(Dataset entries)
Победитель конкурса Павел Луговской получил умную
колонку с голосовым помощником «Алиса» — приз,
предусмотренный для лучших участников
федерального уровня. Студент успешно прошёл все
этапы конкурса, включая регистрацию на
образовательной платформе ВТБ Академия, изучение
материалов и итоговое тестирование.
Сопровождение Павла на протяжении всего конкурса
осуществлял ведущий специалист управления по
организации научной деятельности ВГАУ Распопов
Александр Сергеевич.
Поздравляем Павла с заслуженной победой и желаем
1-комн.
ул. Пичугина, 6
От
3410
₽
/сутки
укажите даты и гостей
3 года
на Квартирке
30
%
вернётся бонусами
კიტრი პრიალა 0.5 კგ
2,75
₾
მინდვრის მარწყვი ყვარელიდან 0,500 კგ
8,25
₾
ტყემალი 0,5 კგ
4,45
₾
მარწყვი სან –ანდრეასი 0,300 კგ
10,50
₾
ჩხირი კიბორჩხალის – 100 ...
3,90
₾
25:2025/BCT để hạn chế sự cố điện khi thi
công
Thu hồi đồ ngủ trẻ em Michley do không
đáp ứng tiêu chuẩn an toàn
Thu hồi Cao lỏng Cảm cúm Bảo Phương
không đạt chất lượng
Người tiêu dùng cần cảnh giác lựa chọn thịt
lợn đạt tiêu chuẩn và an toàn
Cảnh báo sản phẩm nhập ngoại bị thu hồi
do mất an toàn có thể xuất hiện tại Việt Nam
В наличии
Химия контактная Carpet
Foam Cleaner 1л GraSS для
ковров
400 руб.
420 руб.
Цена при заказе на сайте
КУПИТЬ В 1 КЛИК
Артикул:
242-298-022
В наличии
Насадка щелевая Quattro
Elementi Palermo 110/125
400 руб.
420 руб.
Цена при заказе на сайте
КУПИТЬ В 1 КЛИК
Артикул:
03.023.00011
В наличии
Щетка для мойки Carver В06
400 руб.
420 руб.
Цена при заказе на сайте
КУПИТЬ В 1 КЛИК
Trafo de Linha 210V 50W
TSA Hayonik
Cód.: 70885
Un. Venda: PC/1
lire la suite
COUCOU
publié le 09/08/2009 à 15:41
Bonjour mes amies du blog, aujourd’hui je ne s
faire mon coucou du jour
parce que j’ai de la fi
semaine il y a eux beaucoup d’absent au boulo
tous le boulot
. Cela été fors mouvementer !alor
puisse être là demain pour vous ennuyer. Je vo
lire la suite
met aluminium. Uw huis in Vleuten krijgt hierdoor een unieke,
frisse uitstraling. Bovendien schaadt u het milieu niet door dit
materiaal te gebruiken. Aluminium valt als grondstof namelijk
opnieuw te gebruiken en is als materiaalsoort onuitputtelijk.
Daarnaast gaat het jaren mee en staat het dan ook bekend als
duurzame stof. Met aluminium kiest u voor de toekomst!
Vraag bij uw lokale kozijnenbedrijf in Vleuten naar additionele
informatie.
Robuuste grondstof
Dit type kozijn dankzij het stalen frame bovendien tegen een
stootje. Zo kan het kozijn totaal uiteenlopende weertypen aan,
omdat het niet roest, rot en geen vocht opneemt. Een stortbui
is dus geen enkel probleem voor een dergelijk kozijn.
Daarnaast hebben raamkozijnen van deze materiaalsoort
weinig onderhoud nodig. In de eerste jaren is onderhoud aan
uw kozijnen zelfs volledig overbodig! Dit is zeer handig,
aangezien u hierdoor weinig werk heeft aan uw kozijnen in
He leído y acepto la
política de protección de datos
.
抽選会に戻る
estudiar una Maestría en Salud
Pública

**Exercise prompt**
Once more, write out the records exactly as they are.

**Response**
Победитель конкурса Павел Луговской получил умную
колонку с голосовым помощником «Алиса» — приз,
предусмотренный для лучших участников
федерального уровня. Студент успешно прошёл все
этапы конкурса, включая регистрацию на
образовательной платформе ВТБ Академия, изучение
материалов и итоговое тестирование.
Сопровождение Павла на протяжении всего конкурса
осуществлял ведущий специалист управления по
организации научной деятельности ВГАУ Распопов
Александр Сергеевич.
Поздравляем Павла с заслуженной победой и желаем
1-комн.
ул. Пичугина, 6
От
3410
₽
/сутки
укажите даты и гостей
3 года
на Квартирке
30
%
вернётся бонусами
კიტრი პრიალა 0.5 კგ
2,75
₾
მინდვრის მარწყვი ყვარელიდან 0,500 კგ
8,25
₾
ტყემალი 0,5 კგ
4,45
₾
მარწყვი სან –ანდრეასი 0,300 კგ
10,50
₾
ჩხირი კიბორჩხალის – 100 ...
3,90
₾
25:2025/BCT để hạn chế sự cố điện khi thi
công
Thu hồi đồ ngủ trẻ em Michley do không
đáp ứng tiêu chuẩn an toàn
Thu hồi Cao lỏng Cảm cúm Bảo Phương
không đạt chất lượng
Người tiêu dùng cần cảnh giác lựa chọn thịt
lợn đạt tiêu chuẩn và an toàn
Cảnh báo sản phẩm nhập ngoại bị thu hồi
do mất an toàn có thể xuất hiện tại Việt Nam
В наличии
Химия контактная Carpet
Foam Cleaner 1л GraSS для
ковров
400 руб.
420 руб.
Цена при заказе на сайте
КУПИТЬ В 1 КЛИК
Артикул:
242-298-022
В наличии
Насадка щелевая Quattro
Elementi Palermo 110/125
400 руб.
420 руб.
Цена при заказе на сайте
КУПИТЬ В 1 КЛИК
Артикул:
03.023.00011
В наличии
Щетка для мойки Carver В06
400 руб.
420 руб.
Цена при заказе на сайте
КУПИТЬ В 1 КЛИК
Trafo de Linha 210V 50W
TSA Hayonik
Cód.: 70885
Un. Venda: PC/1
lire la suite
COUCOU
publié le 09/08/2009 à 15:41
Bonjour mes amies du blog, aujourd’hui je ne s
faire mon coucou du jour
parce que j’ai de la fi
semaine il y a eux beaucoup d’absent au boulo
tous le boulot
. Cela été fors mouvementer !alor
puisse être là demain pour vous ennuyer. Je vo
lire la suite
met aluminium. Uw huis in Vleuten krijgt hierdoor een unieke,
frisse uitstraling. Bovendien schaadt u het milieu niet door dit
materiaal te gebruiken. Aluminium valt als grondstof namelijk
opnieuw te gebruiken en is als materiaalsoort onuitputtelijk.
Daarnaast gaat het jaren mee en staat het dan ook bekend als
duurzame stof. Met aluminium kiest u voor de toekomst!
Vraag bij uw lokale kozijnenbedrijf in Vleuten naar additionele
informatie.
Robuuste grondstof
Dit type kozijn dankzij het stalen frame bovendien tegen een
stootje. Zo kan het kozijn totaal uiteenlopende weertypen aan,
omdat het niet roest, rot en geen vocht opneemt. Een stortbui
is dus geen enkel probleem voor een dergelijk kozijn.
Daarnaast hebben raamkozijnen van deze materiaalsoort
weinig onderhoud nodig. In de eerste jaren is onderhoud aan
uw kozijnen zelfs volledig overbodig! Dit is zeer handig,
aangezien u hierdoor weinig werk heeft aan uw kozijnen in
He leído y acepto la
política de protección de datos
.
抽選会に戻る
estudiar una Maestría en Salud
Pública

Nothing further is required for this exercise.